The project is funded by the Swedish Research Council ('Vetenskapsrådet').
A summary of the project's starting point and principal objectives reads:
UNESCO’s World Heritage (WH) are sites of disputed international processes which have emerged froman inconsistency between commitments to the indivisibility of humanity and reproduction of global hierarchies. Irreconcilable political agendas are mobilised in WH contexts, and claims are strategically used for political purposes. This project explores the ways in which WH practices are used in conflicts between states and indigenous peoples and within ethnic conflict. The recurrent militarisation of WH in conflict and the attempts to undermine the cultural identity of rivals are suggestive of an unexplored research agenda. To possess and administer a WH site is culturally legitimising, allowing indigenous peoples who possess a WH site to strengthen their quest for autonomy and rights.
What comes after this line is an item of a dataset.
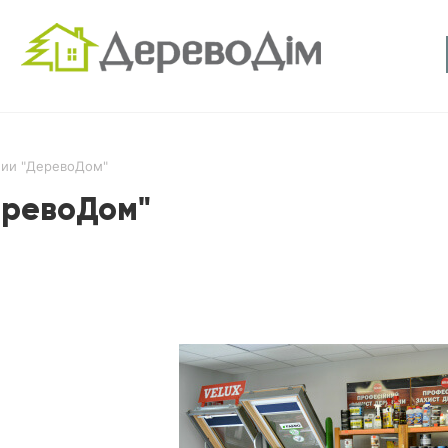
ии "ДеревоДом"
еревоДом"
States, on the other hand, use WH as a recognition of their inclusive, modern and enlightened politics of cultural heritage, even if the rights of minority peoples are being compromised as a result of such practices. The project identifies two tensions that characterise global modernity and investigates how these can help to explain the contemporary design and pursuit of the politics of WH. Our research purpose is twofold, first to explore how WH--although frequently prescribed as a solution to a range of global problems--is often entwined with national and international conflicts, and, second, how WH nevertheless, in a promising way, allows for a plurality of global imaginaries to be articulated.